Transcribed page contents
Start of Block

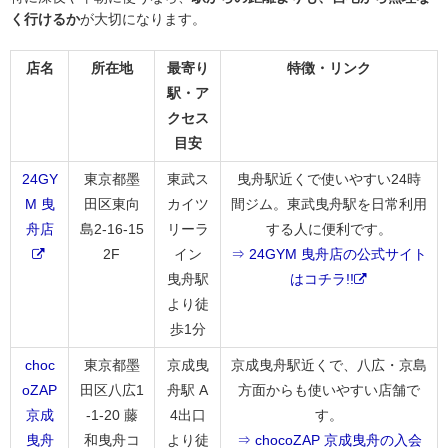
く行けるか
が大切になります。
店名
所在地
最寄り
特徴・リンク
駅・ア
クセス
目安
24GY
東京都墨
東武ス
曳舟駅近くで使いやすい24時
M 曳
田区東向
カイツ
間ジム。東武曳舟駅を日常利用
舟店
島2-16-15
リーラ
する人に便利です。
2F
イン
⇒ 24GYM 曳舟店の公式サイト
曳舟駅
はコチラ!!
より徒
歩1分
choc
東京都墨
京成曳
京成曳舟駅近くで、八広・京島
oZAP
田区八広1
舟駅 A
方面からも使いやすい店舗で
京成
-1-20 藤
4出口
す。
曳舟
和曳舟コ
より徒
⇒ chocoZAP 京成曳舟の入会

End of Block

# [EXERCISE AIM]
The expected response is every entry above, repeated exactly, pictures removed.

# [SOLUTION TO THIS TASK]
く行けるか
が大切になります。
店名
所在地
最寄り
特徴・リンク
駅・ア
クセス
目安
24GY
東京都墨
東武ス
曳舟駅近くで使いやすい24時
M 曳
田区東向
カイツ
間ジム。東武曳舟駅を日常利用
舟店
島2-16-15
リーラ
する人に便利です。
2F
イン
⇒ 24GYM 曳舟店の公式サイト
曳舟駅
はコチラ!!
より徒
歩1分
choc
東京都墨
京成曳
京成曳舟駅近くで、八広・京島
oZAP
田区八広1
舟駅 A
方面からも使いやすい店舗で
京成
-1-20 藤
4出口
す。
曳舟
和曳舟コ
より徒
⇒ chocoZAP 京成曳舟の入会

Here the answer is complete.